Show, from the entries below, every line in which "English" appears.

──────────────────────────────

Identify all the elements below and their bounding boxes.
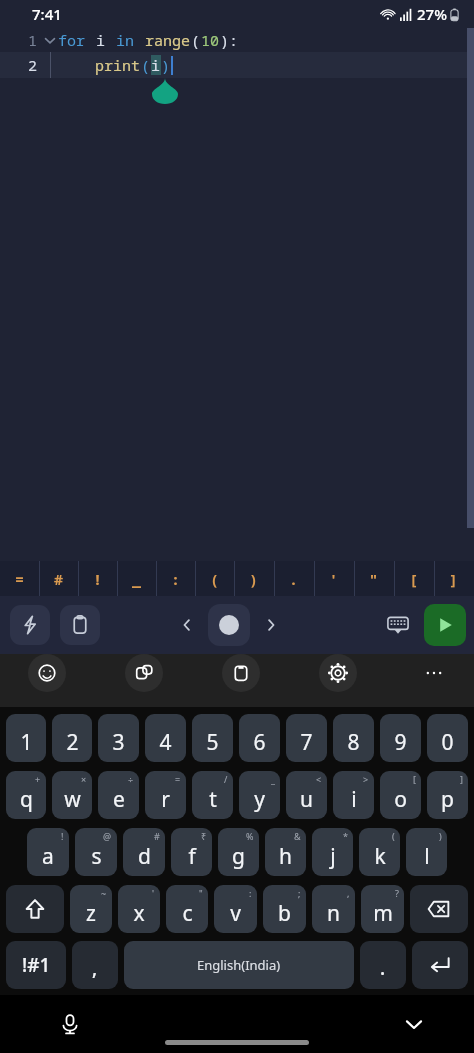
button[interactable]: & xyxy=(265,828,306,876)
button[interactable]: 0 xyxy=(427,714,468,762)
button[interactable]: [ xyxy=(380,771,421,819)
staticText: . xyxy=(289,569,299,589)
button[interactable]: : xyxy=(214,885,257,933)
button[interactable]: < xyxy=(286,771,327,819)
button[interactable]: . xyxy=(274,561,314,596)
staticText: print xyxy=(95,55,141,75)
button[interactable]: 3 xyxy=(98,714,139,762)
button[interactable]: ( xyxy=(195,561,234,596)
button[interactable]: " xyxy=(354,561,394,596)
staticText: 9 xyxy=(394,728,407,757)
button[interactable]: 1 xyxy=(6,714,46,762)
button[interactable]: Backspace xyxy=(410,885,468,933)
button[interactable]: ! xyxy=(27,828,69,876)
button[interactable]: = xyxy=(145,771,186,819)
staticText: f xyxy=(188,842,196,871)
button[interactable]: / xyxy=(192,771,233,819)
button[interactable]: > xyxy=(333,771,374,819)
staticText: u xyxy=(300,785,313,814)
button[interactable]: Enter xyxy=(412,941,468,989)
button[interactable]: ! xyxy=(78,561,117,596)
button[interactable]: * xyxy=(312,828,353,876)
button[interactable]: : xyxy=(156,561,195,596)
button[interactable]: 9 xyxy=(380,714,421,762)
button[interactable]: [ xyxy=(394,561,434,596)
button[interactable]: Shift xyxy=(6,885,64,933)
staticText: [ xyxy=(409,569,419,589)
staticText: 27% xyxy=(417,4,447,24)
staticText: _ xyxy=(271,773,275,785)
staticText: [ xyxy=(413,773,416,785)
button[interactable]: Next xyxy=(254,608,288,642)
button[interactable]: ) xyxy=(406,828,447,876)
button[interactable]: × xyxy=(52,771,92,819)
staticText: i xyxy=(351,785,357,814)
button[interactable]: + xyxy=(6,771,46,819)
button[interactable]: Settings xyxy=(319,654,357,692)
button[interactable]: ₹ xyxy=(171,828,212,876)
button[interactable]: 2 xyxy=(52,714,92,762)
staticText: 8 xyxy=(347,728,360,757)
staticText: * xyxy=(343,830,348,842)
staticText: " xyxy=(199,887,203,899)
staticText: ( xyxy=(141,55,151,75)
button[interactable]: Close keyboard xyxy=(396,1006,432,1042)
button[interactable]: Translate xyxy=(125,654,163,692)
button[interactable]: More options xyxy=(416,655,452,691)
staticText: = xyxy=(175,773,181,785)
staticText: r xyxy=(161,785,170,814)
staticText: = xyxy=(15,569,25,589)
staticText: c xyxy=(182,899,193,928)
button[interactable]: Quick actions xyxy=(10,605,50,645)
button[interactable]: ; xyxy=(263,885,306,933)
button[interactable]: = xyxy=(0,561,39,596)
button[interactable]: Hide keyboard xyxy=(378,605,418,645)
button[interactable]: Paste xyxy=(60,605,100,645)
staticText: & xyxy=(294,830,301,842)
button[interactable]: 6 xyxy=(239,714,280,762)
button[interactable]: " xyxy=(166,885,208,933)
button[interactable]: Emoji xyxy=(28,654,66,692)
button[interactable]: 8 xyxy=(333,714,374,762)
button[interactable]: , xyxy=(312,885,355,933)
staticText: s xyxy=(91,842,102,871)
staticText: p xyxy=(441,785,454,814)
button[interactable]: ? xyxy=(361,885,404,933)
button[interactable]: Run xyxy=(424,604,466,646)
button[interactable]: English(India) xyxy=(124,941,354,989)
staticText: w xyxy=(64,785,81,814)
staticText: t xyxy=(209,785,217,814)
button[interactable]: , xyxy=(72,941,118,989)
button[interactable]: ) xyxy=(234,561,274,596)
button[interactable]: % xyxy=(218,828,259,876)
button[interactable]: ~ xyxy=(70,885,112,933)
button[interactable]: Clipboard xyxy=(222,654,260,692)
button[interactable]: ' xyxy=(118,885,160,933)
button[interactable]: . xyxy=(360,941,406,989)
button[interactable]: # xyxy=(123,828,165,876)
button[interactable]: Previous xyxy=(170,608,204,642)
staticText: ) xyxy=(161,55,171,75)
button[interactable]: Cursor xyxy=(208,604,250,646)
button[interactable]: ' xyxy=(314,561,354,596)
button[interactable]: 4 xyxy=(145,714,186,762)
staticText: ) xyxy=(439,830,442,842)
button[interactable]: ] xyxy=(427,771,468,819)
staticText: > xyxy=(363,773,369,785)
button[interactable]: Voice input xyxy=(52,1006,88,1042)
button[interactable]: ] xyxy=(434,561,474,596)
staticText: English(India) xyxy=(197,956,281,974)
button[interactable]: !#1 xyxy=(6,941,66,989)
button[interactable]: _ xyxy=(239,771,280,819)
button[interactable]: @ xyxy=(75,828,117,876)
button[interactable]: 7 xyxy=(286,714,327,762)
staticText: 2 xyxy=(28,55,38,75)
button[interactable]: ( xyxy=(359,828,400,876)
staticText: !#1 xyxy=(22,952,51,978)
button[interactable]: _ xyxy=(117,561,156,596)
button[interactable]: ÷ xyxy=(98,771,139,819)
button[interactable]: 5 xyxy=(192,714,233,762)
button[interactable]: # xyxy=(39,561,78,596)
staticText: range xyxy=(145,30,191,50)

──────────────────────────────

#### THE ANSWER
button[interactable]: English(India) xyxy=(124,941,354,989)
staticText: English(India) xyxy=(197,956,281,974)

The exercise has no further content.